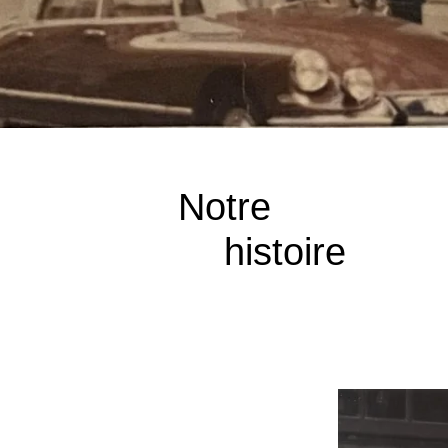
Notre
histoire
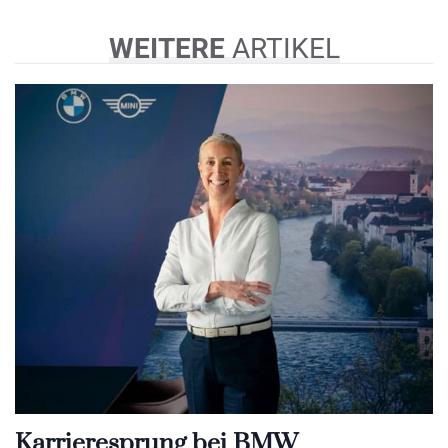
WEITERE
ARTIKEL
Karrieresprung bei BMW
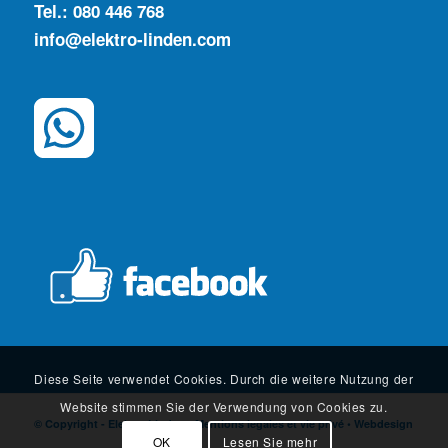
Tel.: 080 446 768
info@elektro-linden.com
Diese Seite verwendet Cookies. Durch die weitere Nutzung der
Website stimmen Sie der Verwendung von Cookies zu.
© Copyright - Elektro Linden •
Mentions legales et vie privé
• Webdesign
OK
Lesen Sie mehr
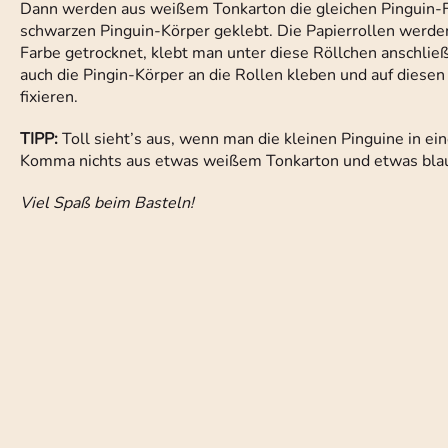
Dann werden aus weißem Tonkarton die gleichen Pinguin-Fig
schwarzen Pinguin-Körper geklebt. Die Papierrollen werden
Farbe getrocknet, klebt man unter diese Röllchen anschlie
auch die Pingin-Körper an die Rollen kleben und auf diese
fixieren.
TIPP:
Toll sieht’s aus, wenn man die kleinen Pinguine in ei
Komma nichts aus etwas weißem Tonkarton und etwas bla
Viel Spaß beim Basteln!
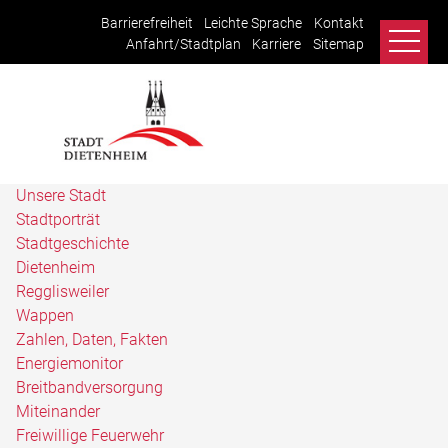
Barrierefreiheit
Leichte Sprache
Kontakt
Anfahrt/Stadtplan
Karriere
Sitemap
Unsere Stadt
Stadtporträt
Stadtgeschichte
Dietenheim
Regglisweiler
Wappen
Zahlen, Daten, Fakten
Energiemonitor
Breitbandversorgung
Miteinander
Freiwillige Feuerwehr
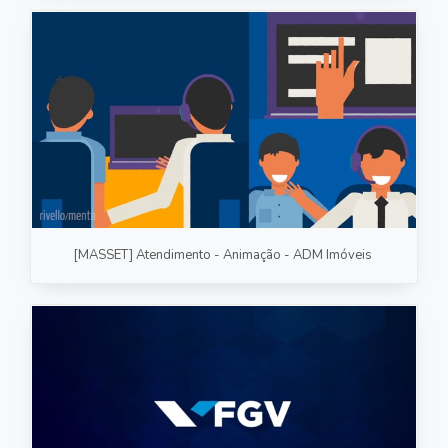
[MASSET] Atendimento - Animação - ADM Imóveis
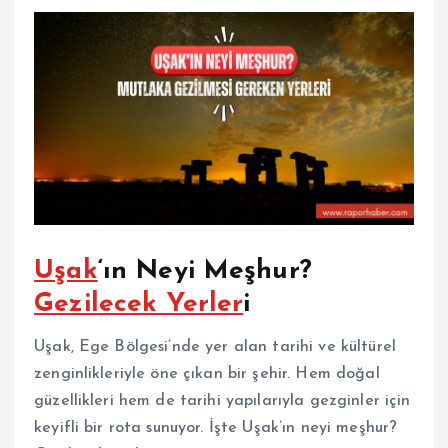
Uşak
‘ın Neyi Meşhur?
Gezilecek Yerler
i
Uşak, Ege Bölgesi’nde yer alan tarihi ve kültürel
zenginlikleriyle öne çıkan bir şehir. Hem doğal
güzellikleri hem de tarihi yapılarıyla gezginler için
keyifli bir rota sunuyor. İşte Uşak’ın neyi meşhur?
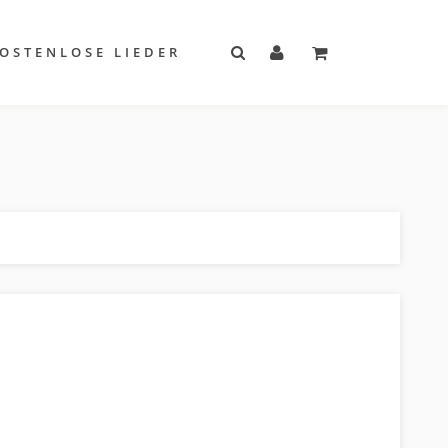
OSTENLOSE LIEDER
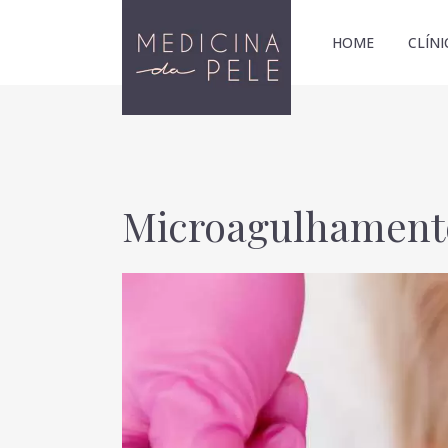
HOME
CLÍNI
Microagulhamento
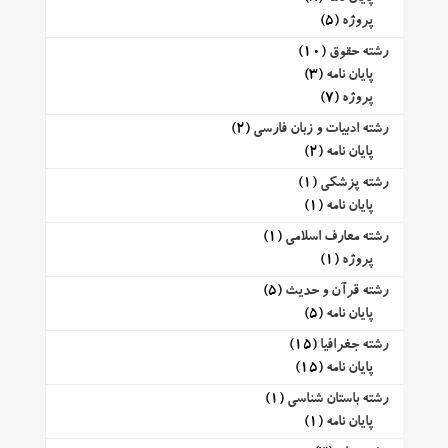
پروژه
(5)
رشته حقوق
(10)
پایان نامه
(3)
پروژه
(7)
رشته ادبیات و زبان فارسی
(2)
پایان نامه
(2)
رشته پزشکی
(1)
پایان نامه
(1)
رشته معارف اسلامی
(1)
پروژه
(1)
رشته قرآن و حدیث
(5)
پایان نامه
(5)
رشته جغرافیا
(15)
پایان نامه
(15)
رشته باستان شناسی
(1)
پایان نامه
(1)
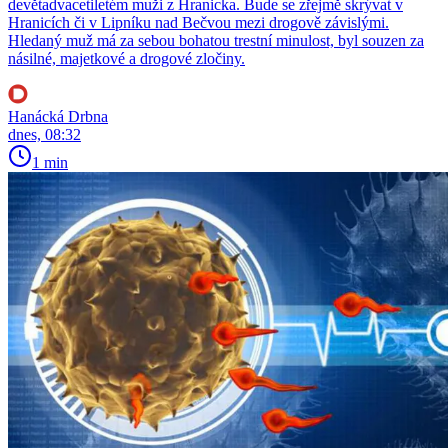
devětadvacetiletém muži z Hranicka. Bude se zřejmě skrývat v
Hranicích či v Lipníku nad Bečvou mezi drogově závislými.
Hledaný muž má za sebou bohatou trestní minulost, byl souzen za
násilné, majetkové a drogové zločiny.
Hanácká Drbna
dnes, 08:32
1 min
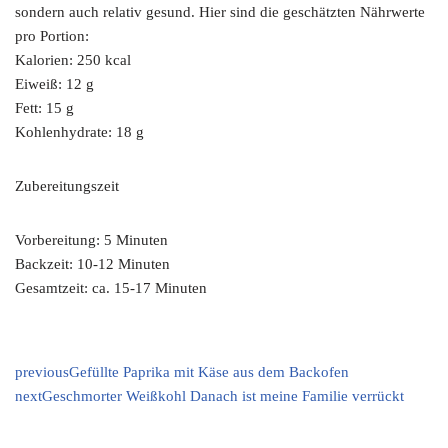
sondern auch relativ gesund. Hier sind die geschätzten Nährwerte
pro Portion:
Kalorien: 250 kcal
Eiweiß: 12 g
Fett: 15 g
Kohlenhydrate: 18 g
Zubereitungszeit
Vorbereitung: 5 Minuten
Backzeit: 10-12 Minuten
Gesamtzeit: ca. 15-17 Minuten
previous
Gefüllte Paprika mit Käse aus dem Backofen
next
Geschmorter Weißkohl Danach ist meine Familie verrückt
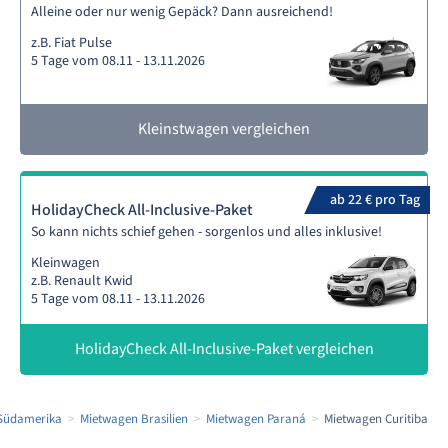
Alleine oder nur wenig Gepäck? Dann ausreichend!
z.B. Fiat Pulse
5 Tage vom 08.11 - 13.11.2026
Kleinstwagen vergleichen
ab 22 € pro Tag
HolidayCheck All-Inclusive-Paket
So kann nichts schief gehen - sorgenlos und alles inklusive!
Kleinwagen
z.B. Renault Kwid
5 Tage vom 08.11 - 13.11.2026
HolidayCheck All-Inclusive-Paket vergleichen
Südamerika
Mietwagen Brasilien
Mietwagen Paraná
Mietwagen Curitiba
##########
WORK TO BE COMPLETED
Your task is to show every line of the listing above containing "Paket".

ANSWER FOR THIS EXERCISE
HolidayCheck All-Inclusive-Paket
HolidayCheck All-Inclusive-Paket vergleichen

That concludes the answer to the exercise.